Task objective:
Please copy each line of the records below that includes the word "pour".

Supplied data:
--------------------

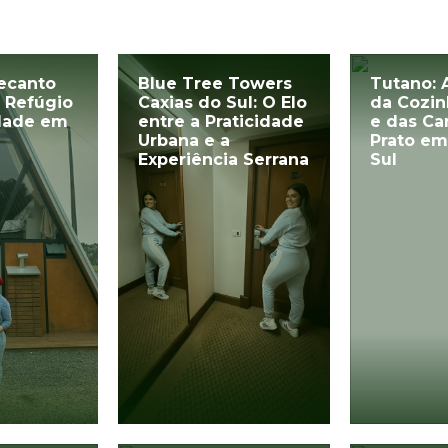
ecanto
Blue Tree Towers
Tutano: 
 Refúgio
Caxias do Sul: O Elo
da Cozin
dade em
entre a Praticidade
e das Ca
Urbana e a
Prato em
Experiência Serrana
Sul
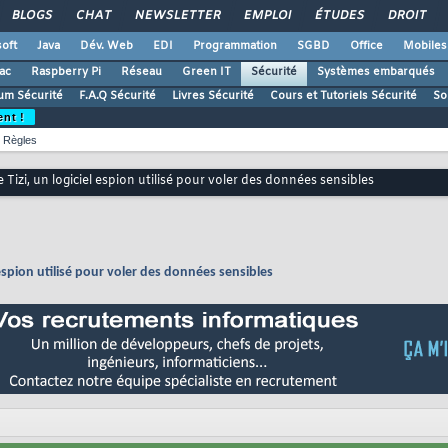
BLOGS
CHAT
NEWSLETTER
EMPLOI
ÉTUDES
DROIT
oft
Java
Dév. Web
EDI
Programmation
SGBD
Office
Mobiles
ac
Raspberry Pi
Réseau
Green IT
Sécurité
Systèmes embarqués
um Sécurité
F.A.Q Sécurité
Livres Sécurité
Cours et Tutoriels Sécurité
So
ent !
Règles
izi, un logiciel espion utilisé pour voler des données sensibles
espion utilisé pour voler des données sensibles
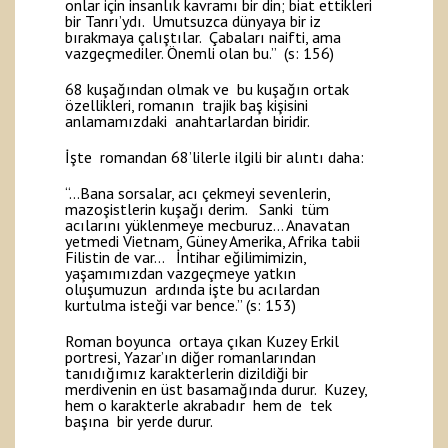
onlar için insanlık kavramı bir din; biat ettikleri
bir Tanrı’ydı. Umutsuzca dünyaya bir iz
bırakmaya çalıştılar. Çabaları naifti, ama
vazgeçmediler. Önemli olan bu.” (s: 156)
68 kuşağından olmak ve bu kuşağın ortak
özellikleri, romanın trajik baş kişisini
anlamamızdaki anahtarlardan biridir.
İşte romandan 68’lilerle ilgili bir alıntı daha:
“…Bana sorsalar, acı çekmeyi sevenlerin,
mazoşistlerin kuşağı derim. Sanki tüm
acılarını yüklenmeye mecburuz… Anavatan
yetmedi Vietnam, Güney Amerika, Afrika tabii
Filistin de var… İntihar eğilimimizin,
yaşamımızdan vazgeçmeye yatkın
oluşumuzun ardında işte bu acılardan
kurtulma isteği var bence.” (s: 153)
Roman boyunca ortaya çıkan Kuzey Erkil
portresi, Yazar’ın diğer romanlarından
tanıdığımız karakterlerin dizildiği bir
merdivenin en üst basamağında durur. Kuzey,
hem o karakterle akrabadır hem de tek
başına bir yerde durur.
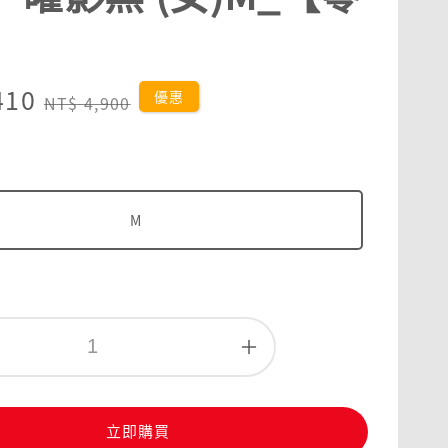
410
Regular
優惠
NT$ 4,900
price
M
立即購買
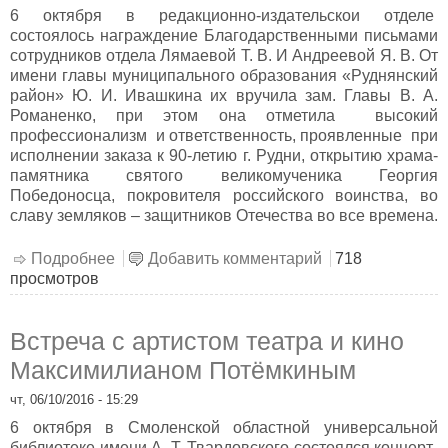
6 октября в редакционно-издательскои отделе
состоялось награждение Благодарственными письмами
сотрудников отдела Лямаевой Т. В. И Андреевой Я. В. От
имени главы муниципального образования «Руднянский
район» Ю. И. Ивашкина их вручила зам. Главы В. А.
Романенко, при этом она отметила высокий
профессионализм и ответственность, проявленные при
исполнении заказа к 90-летию г. Рудни, открытию храма-
памятника святого великомученика Георгия
Победоносца, покровителя российского воинства, во
славу земляков – защитников Отечества во все времена.
Подробнее
о Вручены благодарности
Добавить комментарий
718
просмотров
Встреча с артистом театра и кино
Максимилианом Потёмкиным
чт, 06/10/2016 - 15:29
6 октября в Смоленской областной универсальной
библиотеке имени А. Т. Твардовского состоялся концерт-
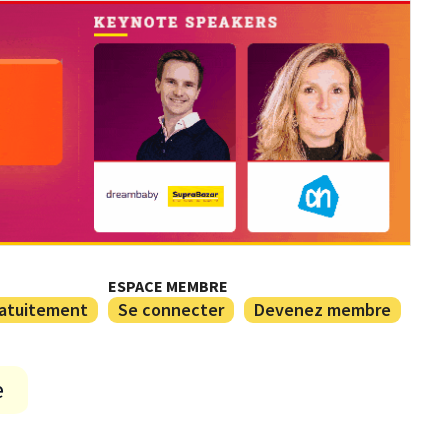
ESPACE MEMBRE
ratuitement
Se connecter
Devenez membre
e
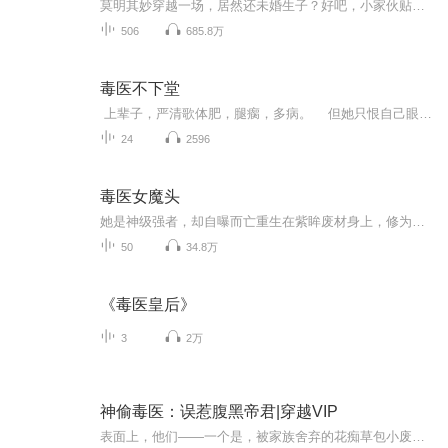
莫明其妙穿越一场，居然还未婚生子？好吧，小家伙贴心俊俏，是她赚了！不过，儿子，你捡捡小猫小狗小宠物也就算了，干嘛突然给她捡个男人回来？！好嘛，她善心大发，施医救人，那人醒来却二话不说就开始撕她衣服？！丫的，什么叫引狼入室？这就是典型的例...
506
685.8万
毒医不下堂
上辈子，严清歌体肥，腿瘸，多病。 但她只恨自己眼瞎！错认了丈夫和庶妹这对男女，被剖腹取子，惨淡而终。 重生后，她瘦，她美，她白，她富。 唯一剩下的就是报仇了。...
24
2596
毒医女魔头
她是神级强者，却自曝而亡重生在紫眸废材身上，修为尽失，受尽欺凌。废物？妖孽？泥煤，她堂堂将军府嫡女，岂是旁人可以欺负的，她会让他们知道花儿为何会这般红！灵力？斗气？她灵武双修岂是他人可及！智商？运气？她两世灵魂岂是他人可比！神级强者想杀...
50
34.8万
《毒医皇后》
3
2万
神偷毒医：误惹腹黑帝君|穿越VIP
表面上，他们——一个是，被家族舍弃的花痴草包小废材。另个是，中毒身体孱弱的花美男七殿下。而实际上，他们——她，来自二十一世纪的王牌特工神偷，萝莉般的天真软糯外表，实则睚眦必报，狠绝无双！最擅长扮猪吃老虎，琴棋书画样样不会，坑蒙拐骗件件在...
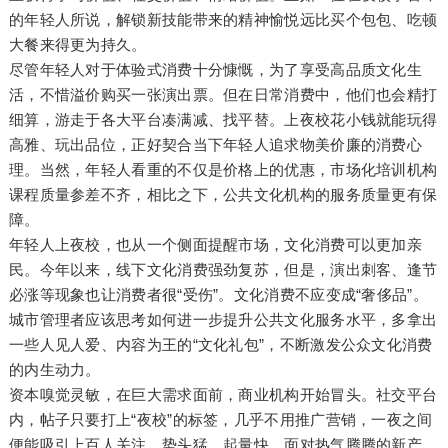
的年轻人所说，解锁新技能带来的精神愉悦远比买个包包、吃顿
大餐来得更为持久。
尽管年轻人对于体验式消费十分慷慨，为了享受高品质文化生
活，不惜溢价购买一张演出票。但在日常消费中，他们也会精打
细算，游走于各大平台凑满减、找平替。上夜校花小钱就能玩得
高雅、玩出品位，正好契合当下年轻人追求物美价廉的消费心
理。当然，年轻人看重的不仅是价格上的优惠，市场化培训机构
课程质量参差不齐，相比之下，公共文化机构的服务质量更有保
障。
年轻人上夜校，也从一个侧面提醒市场，文化消费可以更加亲
民
。今年以来，线下文化消费强劲复苏，但是，演出刺客、逢节
必涨等现象也让消费者很“受伤”。文化消费不应变成“奢侈品”。
城市管理者应该思考如何进一步提升公共文化服务水平，多拿出
一些人见人爱、内容为王的“文化礼包”，不断激发公众文化消费
的内生动力。
资本嗅觉灵敏，在巨大需求面前，商业机构开始冒头。社交平台
内，帖子只要打上“夜校”的标签，几乎不用推广营销，一夜之间
便能吸引上百人关注。势头猛，起量快，面对热气腾腾的新产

--------------------

Task result:
izi, un logiciel espion utilisé pour voler des données sensibles
espion utilisé pour voler des données sensibles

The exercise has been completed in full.